• [Task input]:
-- Opening Marker --

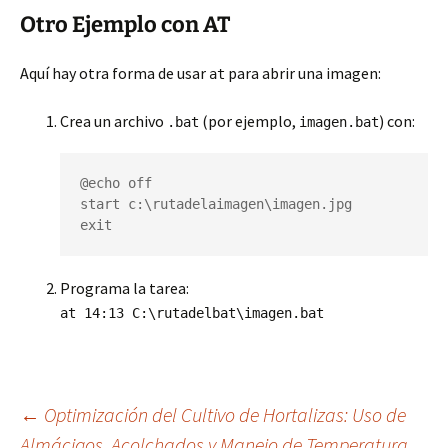
Otro Ejemplo con AT
Aquí hay otra forma de usar
para abrir una imagen:
at
Crea un archivo
(por ejemplo,
) con:
.bat
imagen.bat
@echo off

start c:\rutadelaimagen\imagen.jpg

exit
Programa la tarea:
at 14:13 C:\rutadelbat\imagen.bat
Navegación
←
Optimización del Cultivo de Hortalizas: Uso de
Almácigos, Acolchados y Manejo de Temperatura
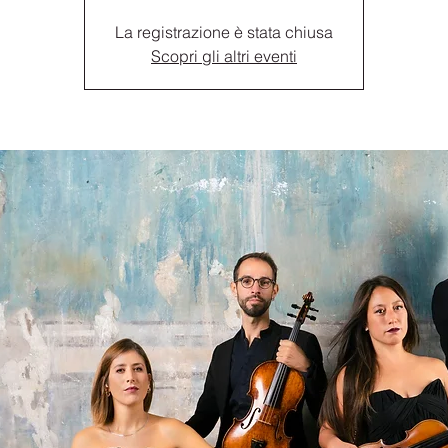
La registrazione è stata chiusa
Scopri gli altri eventi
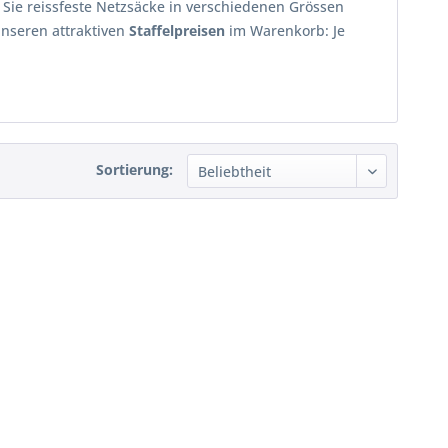
ie reissfeste Netzsäcke in verschiedenen Grössen
unseren attraktiven
Staffelpreisen
im Warenkorb: Je
Sortierung:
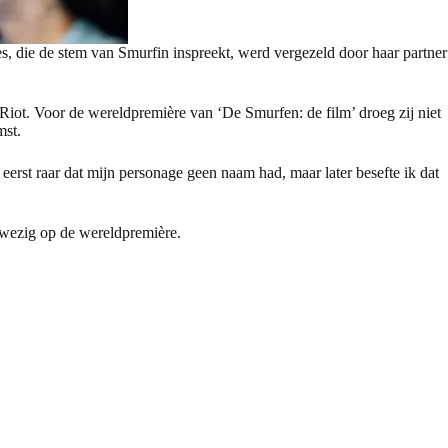
, die de stem van Smurfin inspreekt, werd vergezeld door haar partner
iot. Voor de wereldpremière van ‘De Smurfen: de film’ droeg zij niet
mst.
erst raar dat mijn personage geen naam had, maar later besefte ik dat
wezig op de wereldpremière.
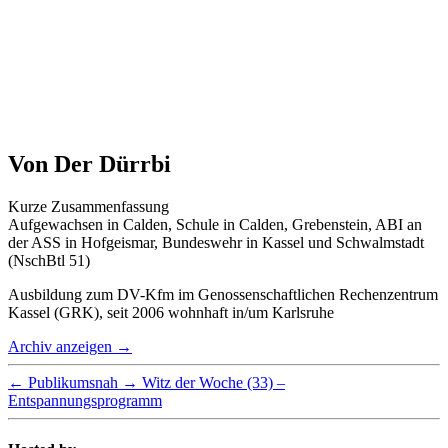
Von Der Dürrbi
Kurze Zusammenfassung
Aufgewachsen in Calden, Schule in Calden, Grebenstein, ABI an
der ASS in Hofgeismar, Bundeswehr in Kassel und Schwalmstadt
(NschBtl 51)
Ausbildung zum DV-Kfm im Genossenschaftlichen Rechenzentrum
Kassel (GRK), seit 2006 wohnhaft in/um Karlsruhe
Archiv anzeigen
→
←
Publikumsnah
→
Witz der Woche (33) –
Entspannungsprogramm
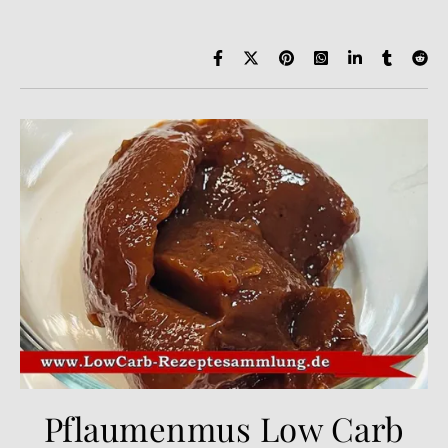
Pflaumenmus Low Carb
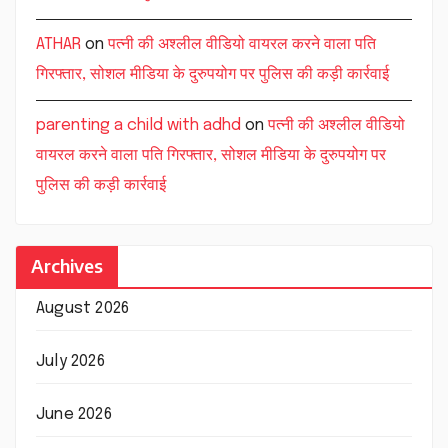
ATHAR
on
पत्नी की अश्लील वीडियो वायरल करने वाला पति
गिरफ्तार, सोशल मीडिया के दुरुपयोग पर पुलिस की कड़ी कार्रवाई
parenting a child with adhd
on
पत्नी की अश्लील वीडियो
वायरल करने वाला पति गिरफ्तार, सोशल मीडिया के दुरुपयोग पर
पुलिस की कड़ी कार्रवाई
Archives
August 2026
July 2026
June 2026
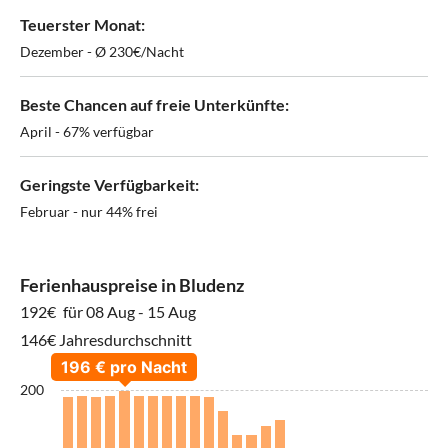
Teuerster Monat:
Dezember - Ø 230€/Nacht
Beste Chancen auf freie Unterkünfte:
April - 67% verfügbar
Geringste Verfügbarkeit:
Februar - nur 44% frei
Ferienhauspreise in Bludenz
192€
für 08 Aug - 15 Aug
146€ Jahresdurchschnitt
200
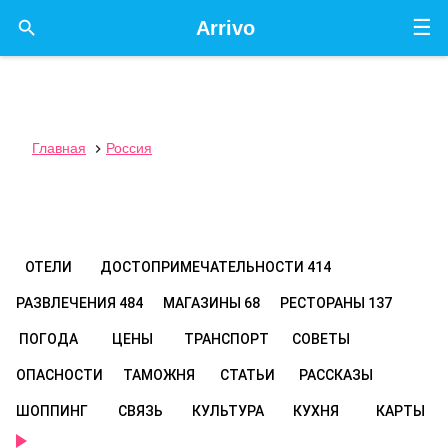
☰

Arrivo
Главная
Россия

ОТЕЛИ
ДОСТОПРИМЕЧАТЕЛЬНОСТИ
414
РАЗВЛЕЧЕНИЯ
484
МАГАЗИНЫ
68
РЕСТОРАНЫ
137
ПОГОДА
ЦЕНЫ
ТРАНСПОРТ
СОВЕТЫ
ОПАСНОСТИ
ТАМОЖНЯ
СТАТЬИ
РАССКАЗЫ
ШОППИНГ
СВЯЗЬ
КУЛЬТУРА
КУХНЯ
КАРТЫ

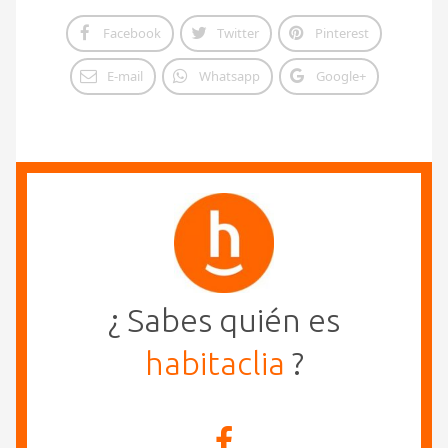
Facebook
Twitter
Pinterest
E-mail
Whatsapp
Google+
¿ Sabes quién es
habitaclia
?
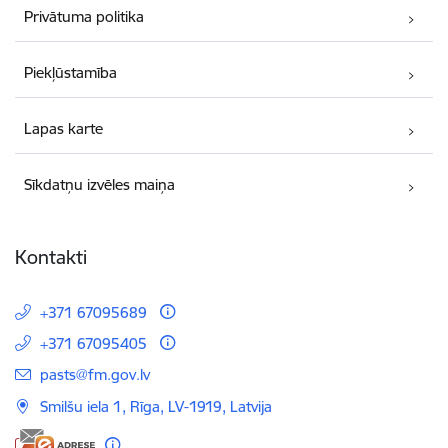
Privātuma politika
Piekļūstamība
Lapas karte
Sīkdatņu izvēles maiņa
Kontakti
+371 67095689
+371 67095405
E-pasts:
pasts@fm.gov.lv
Smilšu iela 1, Rīga, LV-1919, Latvija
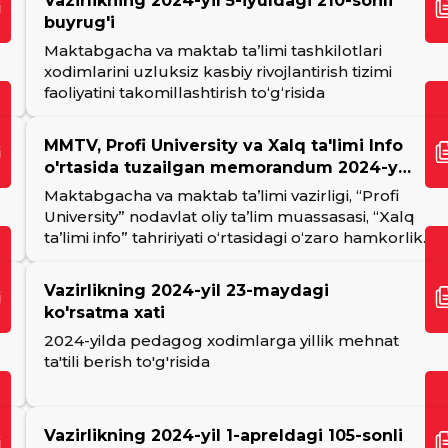
Vazirlikning 2024-yil 5-iyuldagi 210-sonli
buyrug'i
Maktabgacha va maktab ta’limi tashkilotlari
xodimlarini uzluksiz kasbiy rivojlantirish tizimi
faoliyatini takomillashtirish to‘g‘risida
MMTV, Profi University va Xalq ta'limi Info
o'rtasida tuzailgan memorandum 2024-yil
28-may
Maktabgacha va maktab ta’limi vazirligi, “Profi
University” nodavlat oliy ta’lim muassasasi, “Xalq
ta’limi info” tahririyati oʻrtasidagi oʻzaro hamkorlik
Memorandumi
Vazirlikning 2024-yil 23-maydagi
ko'rsatma xati
2024-yilda pedagog xodimlarga yillik mehnat
ta'tili berish to'g'risida
Vazirlikning 2024-yil 1-apreldagi 105-sonli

-- Closing Marker --

• [Exercise objective]: From the records above, work out how many lines contain the string "Vazirlikning". Give only the number.

• [Exercise output]: 3